Assignment -
Repeat the stretch of entries below from the line with "or, accept and" through the line with "browse. Different types". Include both ends and add nothing.

::::::::::

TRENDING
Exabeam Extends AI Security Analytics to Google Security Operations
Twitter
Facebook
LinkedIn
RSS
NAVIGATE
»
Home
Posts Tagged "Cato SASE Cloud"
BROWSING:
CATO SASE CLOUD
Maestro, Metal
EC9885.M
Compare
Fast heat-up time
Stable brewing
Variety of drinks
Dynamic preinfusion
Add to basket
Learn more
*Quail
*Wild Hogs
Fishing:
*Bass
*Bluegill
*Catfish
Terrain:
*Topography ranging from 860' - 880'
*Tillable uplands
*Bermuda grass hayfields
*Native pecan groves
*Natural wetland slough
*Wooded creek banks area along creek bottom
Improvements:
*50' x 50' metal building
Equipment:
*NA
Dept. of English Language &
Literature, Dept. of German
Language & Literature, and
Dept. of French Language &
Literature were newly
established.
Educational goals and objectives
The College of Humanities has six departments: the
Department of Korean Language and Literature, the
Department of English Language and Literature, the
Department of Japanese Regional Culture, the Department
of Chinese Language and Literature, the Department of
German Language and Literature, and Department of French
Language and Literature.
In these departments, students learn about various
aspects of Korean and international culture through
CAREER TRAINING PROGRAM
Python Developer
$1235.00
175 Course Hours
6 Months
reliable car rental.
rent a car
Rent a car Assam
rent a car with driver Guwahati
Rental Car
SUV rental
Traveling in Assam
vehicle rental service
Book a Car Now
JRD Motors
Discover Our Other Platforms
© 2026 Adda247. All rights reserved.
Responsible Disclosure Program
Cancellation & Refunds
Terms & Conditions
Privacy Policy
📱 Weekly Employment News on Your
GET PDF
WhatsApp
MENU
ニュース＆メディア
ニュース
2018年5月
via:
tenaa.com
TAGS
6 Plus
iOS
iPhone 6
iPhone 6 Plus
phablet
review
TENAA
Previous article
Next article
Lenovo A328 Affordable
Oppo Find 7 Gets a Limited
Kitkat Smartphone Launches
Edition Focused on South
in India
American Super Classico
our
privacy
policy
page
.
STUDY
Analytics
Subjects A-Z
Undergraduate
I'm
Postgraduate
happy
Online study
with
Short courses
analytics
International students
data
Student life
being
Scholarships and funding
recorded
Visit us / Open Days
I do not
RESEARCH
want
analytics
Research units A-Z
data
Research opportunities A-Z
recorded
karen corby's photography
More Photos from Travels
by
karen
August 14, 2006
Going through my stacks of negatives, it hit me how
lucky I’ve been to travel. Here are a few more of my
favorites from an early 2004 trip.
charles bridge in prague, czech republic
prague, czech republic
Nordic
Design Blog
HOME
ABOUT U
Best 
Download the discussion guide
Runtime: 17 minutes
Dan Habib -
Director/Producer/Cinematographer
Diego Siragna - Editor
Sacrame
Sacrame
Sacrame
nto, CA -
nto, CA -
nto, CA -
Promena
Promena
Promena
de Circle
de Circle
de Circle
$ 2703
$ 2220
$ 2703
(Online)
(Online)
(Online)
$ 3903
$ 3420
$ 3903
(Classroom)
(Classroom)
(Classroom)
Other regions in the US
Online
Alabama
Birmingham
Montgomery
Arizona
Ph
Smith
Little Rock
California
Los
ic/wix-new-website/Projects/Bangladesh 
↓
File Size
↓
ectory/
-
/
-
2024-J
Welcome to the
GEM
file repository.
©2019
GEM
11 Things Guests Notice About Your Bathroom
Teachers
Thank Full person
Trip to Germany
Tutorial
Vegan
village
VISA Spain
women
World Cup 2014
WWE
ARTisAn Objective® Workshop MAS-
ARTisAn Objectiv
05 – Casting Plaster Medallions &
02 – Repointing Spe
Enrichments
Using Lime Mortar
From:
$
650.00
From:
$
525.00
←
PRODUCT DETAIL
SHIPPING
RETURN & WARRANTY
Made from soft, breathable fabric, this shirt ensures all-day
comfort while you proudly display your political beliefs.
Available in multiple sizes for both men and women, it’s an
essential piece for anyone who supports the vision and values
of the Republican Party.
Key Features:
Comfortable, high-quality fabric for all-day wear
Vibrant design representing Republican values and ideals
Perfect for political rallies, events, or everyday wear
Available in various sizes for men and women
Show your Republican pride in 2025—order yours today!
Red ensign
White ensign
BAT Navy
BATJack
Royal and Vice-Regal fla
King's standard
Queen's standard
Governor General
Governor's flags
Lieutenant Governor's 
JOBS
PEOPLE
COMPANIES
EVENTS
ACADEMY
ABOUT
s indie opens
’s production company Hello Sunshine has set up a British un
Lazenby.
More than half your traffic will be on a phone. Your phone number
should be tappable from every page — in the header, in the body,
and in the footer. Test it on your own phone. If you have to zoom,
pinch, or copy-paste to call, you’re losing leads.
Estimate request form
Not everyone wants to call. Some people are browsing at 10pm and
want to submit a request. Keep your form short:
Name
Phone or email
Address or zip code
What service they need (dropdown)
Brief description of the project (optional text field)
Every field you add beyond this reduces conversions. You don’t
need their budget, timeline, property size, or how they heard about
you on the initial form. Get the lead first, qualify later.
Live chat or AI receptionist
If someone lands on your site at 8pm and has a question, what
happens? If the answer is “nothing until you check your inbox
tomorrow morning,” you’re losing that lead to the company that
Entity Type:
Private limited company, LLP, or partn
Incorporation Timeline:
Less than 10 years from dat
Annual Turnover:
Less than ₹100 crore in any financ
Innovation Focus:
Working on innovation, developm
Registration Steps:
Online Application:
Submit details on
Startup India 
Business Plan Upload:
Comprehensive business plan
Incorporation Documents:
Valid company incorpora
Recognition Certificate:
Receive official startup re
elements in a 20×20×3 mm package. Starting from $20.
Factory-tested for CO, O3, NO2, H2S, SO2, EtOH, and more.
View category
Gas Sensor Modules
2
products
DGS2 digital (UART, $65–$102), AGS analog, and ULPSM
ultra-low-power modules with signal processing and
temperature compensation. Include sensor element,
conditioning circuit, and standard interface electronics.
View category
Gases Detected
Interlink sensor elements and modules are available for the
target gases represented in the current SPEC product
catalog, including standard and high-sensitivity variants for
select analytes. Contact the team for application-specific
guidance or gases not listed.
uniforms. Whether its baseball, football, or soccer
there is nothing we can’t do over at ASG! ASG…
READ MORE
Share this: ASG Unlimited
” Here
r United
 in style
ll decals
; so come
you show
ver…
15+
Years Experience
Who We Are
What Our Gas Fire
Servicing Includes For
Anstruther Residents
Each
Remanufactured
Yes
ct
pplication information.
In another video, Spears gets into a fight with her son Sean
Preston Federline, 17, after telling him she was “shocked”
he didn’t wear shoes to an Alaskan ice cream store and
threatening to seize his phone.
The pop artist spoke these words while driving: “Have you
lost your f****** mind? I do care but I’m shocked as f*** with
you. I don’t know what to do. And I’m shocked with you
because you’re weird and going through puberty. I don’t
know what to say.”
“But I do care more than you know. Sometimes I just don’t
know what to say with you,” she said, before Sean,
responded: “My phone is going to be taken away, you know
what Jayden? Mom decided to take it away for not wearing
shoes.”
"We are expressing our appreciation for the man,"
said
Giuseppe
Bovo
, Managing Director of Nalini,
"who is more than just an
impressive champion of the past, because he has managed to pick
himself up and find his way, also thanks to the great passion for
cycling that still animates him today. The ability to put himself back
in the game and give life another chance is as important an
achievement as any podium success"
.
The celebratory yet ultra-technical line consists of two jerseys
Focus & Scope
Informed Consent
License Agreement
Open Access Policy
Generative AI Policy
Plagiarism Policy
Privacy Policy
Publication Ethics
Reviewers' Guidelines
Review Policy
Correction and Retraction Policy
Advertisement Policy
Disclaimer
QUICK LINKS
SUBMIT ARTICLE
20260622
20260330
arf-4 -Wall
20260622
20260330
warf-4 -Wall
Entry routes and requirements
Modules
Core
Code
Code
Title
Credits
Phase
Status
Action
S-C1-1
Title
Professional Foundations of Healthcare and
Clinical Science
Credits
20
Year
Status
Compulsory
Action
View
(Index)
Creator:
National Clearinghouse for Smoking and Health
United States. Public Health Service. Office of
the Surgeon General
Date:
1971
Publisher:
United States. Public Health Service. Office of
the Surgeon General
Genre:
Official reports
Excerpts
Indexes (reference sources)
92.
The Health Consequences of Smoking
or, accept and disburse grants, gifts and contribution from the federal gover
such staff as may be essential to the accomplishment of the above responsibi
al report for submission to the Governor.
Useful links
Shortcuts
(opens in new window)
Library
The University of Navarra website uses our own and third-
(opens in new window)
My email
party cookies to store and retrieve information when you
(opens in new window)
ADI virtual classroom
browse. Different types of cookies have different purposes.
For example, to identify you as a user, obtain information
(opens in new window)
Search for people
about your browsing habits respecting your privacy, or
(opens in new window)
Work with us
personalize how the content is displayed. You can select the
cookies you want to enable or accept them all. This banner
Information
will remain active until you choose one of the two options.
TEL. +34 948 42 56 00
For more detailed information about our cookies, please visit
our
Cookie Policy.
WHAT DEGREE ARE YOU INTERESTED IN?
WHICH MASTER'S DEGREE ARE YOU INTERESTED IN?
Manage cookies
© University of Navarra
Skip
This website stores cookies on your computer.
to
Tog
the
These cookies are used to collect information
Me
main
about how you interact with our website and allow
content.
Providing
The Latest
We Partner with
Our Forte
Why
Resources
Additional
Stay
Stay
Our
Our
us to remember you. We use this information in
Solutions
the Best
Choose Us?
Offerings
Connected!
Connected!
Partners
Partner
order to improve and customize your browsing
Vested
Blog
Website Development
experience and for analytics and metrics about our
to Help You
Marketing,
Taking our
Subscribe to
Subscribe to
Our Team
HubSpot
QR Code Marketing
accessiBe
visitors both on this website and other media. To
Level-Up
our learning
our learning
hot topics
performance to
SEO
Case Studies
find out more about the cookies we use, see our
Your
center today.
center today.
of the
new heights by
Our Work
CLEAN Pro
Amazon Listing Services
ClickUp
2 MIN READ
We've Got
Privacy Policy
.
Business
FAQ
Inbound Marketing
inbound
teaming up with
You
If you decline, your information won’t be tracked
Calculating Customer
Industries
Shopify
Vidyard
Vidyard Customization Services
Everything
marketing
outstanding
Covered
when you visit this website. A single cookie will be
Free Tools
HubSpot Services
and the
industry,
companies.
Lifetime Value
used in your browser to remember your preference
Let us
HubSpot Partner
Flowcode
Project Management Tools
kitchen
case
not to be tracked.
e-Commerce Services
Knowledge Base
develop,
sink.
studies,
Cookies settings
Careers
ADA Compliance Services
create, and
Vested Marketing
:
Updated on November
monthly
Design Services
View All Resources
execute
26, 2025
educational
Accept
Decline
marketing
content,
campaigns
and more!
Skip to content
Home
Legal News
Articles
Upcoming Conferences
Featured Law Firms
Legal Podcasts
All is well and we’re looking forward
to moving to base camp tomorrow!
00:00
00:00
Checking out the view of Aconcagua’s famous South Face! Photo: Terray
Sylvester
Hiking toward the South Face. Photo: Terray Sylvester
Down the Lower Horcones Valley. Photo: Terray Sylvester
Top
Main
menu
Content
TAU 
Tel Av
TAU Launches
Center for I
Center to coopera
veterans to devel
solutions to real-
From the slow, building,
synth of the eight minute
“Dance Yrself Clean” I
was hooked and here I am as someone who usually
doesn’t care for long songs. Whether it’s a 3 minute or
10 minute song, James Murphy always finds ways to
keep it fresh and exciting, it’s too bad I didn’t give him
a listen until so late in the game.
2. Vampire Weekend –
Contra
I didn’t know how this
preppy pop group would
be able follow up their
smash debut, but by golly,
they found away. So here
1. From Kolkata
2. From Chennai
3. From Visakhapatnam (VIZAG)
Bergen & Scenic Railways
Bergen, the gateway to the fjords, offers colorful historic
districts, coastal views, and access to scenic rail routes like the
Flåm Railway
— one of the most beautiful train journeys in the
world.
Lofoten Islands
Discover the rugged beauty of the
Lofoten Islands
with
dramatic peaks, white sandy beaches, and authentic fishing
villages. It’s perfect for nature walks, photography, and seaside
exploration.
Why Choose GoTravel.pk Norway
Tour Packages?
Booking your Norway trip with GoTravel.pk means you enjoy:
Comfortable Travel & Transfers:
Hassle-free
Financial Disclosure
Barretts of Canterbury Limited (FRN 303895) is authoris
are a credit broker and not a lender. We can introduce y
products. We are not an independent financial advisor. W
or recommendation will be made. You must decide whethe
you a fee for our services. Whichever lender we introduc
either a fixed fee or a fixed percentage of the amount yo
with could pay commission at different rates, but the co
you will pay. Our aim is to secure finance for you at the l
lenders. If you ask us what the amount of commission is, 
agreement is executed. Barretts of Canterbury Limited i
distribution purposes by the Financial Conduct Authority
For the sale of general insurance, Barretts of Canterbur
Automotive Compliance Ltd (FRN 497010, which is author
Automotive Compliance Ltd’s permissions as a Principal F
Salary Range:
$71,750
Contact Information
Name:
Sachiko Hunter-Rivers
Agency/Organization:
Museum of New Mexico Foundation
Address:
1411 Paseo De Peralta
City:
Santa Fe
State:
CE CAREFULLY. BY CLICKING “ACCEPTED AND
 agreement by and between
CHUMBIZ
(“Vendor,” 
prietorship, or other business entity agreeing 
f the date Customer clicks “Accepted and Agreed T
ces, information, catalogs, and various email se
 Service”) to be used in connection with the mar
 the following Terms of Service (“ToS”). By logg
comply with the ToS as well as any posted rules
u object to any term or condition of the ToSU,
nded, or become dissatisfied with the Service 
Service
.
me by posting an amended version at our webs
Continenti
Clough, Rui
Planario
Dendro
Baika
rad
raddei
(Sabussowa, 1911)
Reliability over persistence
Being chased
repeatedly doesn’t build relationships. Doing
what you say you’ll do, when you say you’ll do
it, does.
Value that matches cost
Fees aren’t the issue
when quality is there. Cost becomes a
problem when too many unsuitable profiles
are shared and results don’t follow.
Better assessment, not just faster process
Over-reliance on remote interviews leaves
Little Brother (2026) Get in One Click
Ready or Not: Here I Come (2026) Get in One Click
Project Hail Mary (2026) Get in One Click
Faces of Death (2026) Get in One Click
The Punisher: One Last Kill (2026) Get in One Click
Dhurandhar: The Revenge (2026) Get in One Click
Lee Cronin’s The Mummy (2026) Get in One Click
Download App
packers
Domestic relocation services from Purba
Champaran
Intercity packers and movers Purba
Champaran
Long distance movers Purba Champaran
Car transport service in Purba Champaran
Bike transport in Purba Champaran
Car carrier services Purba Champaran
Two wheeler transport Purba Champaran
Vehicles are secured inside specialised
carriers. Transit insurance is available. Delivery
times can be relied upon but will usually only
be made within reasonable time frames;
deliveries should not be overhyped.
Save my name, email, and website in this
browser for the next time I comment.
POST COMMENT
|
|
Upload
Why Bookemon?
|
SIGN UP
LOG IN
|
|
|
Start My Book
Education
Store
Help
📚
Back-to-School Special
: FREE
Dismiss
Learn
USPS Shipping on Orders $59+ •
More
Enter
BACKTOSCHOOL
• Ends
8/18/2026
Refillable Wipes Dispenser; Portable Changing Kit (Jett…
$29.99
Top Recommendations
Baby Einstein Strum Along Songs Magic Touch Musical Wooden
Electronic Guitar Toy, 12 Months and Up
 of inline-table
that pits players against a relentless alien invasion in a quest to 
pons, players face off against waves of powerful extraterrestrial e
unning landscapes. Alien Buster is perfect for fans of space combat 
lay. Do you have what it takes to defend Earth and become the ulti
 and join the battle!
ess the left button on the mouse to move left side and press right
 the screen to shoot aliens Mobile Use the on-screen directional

::::::::::

Solution to this exercise -
or, accept and disburse grants, gifts and contribution from the federal gover
such staff as may be essential to the accomplishment of the above responsibi
al report for submission to the Governor.
Useful links
Shortcuts
(opens in new window)
Library
The University of Navarra website uses our own and third-
(opens in new window)
My email
party cookies to store and retrieve information when you
(opens in new window)
ADI virtual classroom
browse. Different types of cookies have different purposes.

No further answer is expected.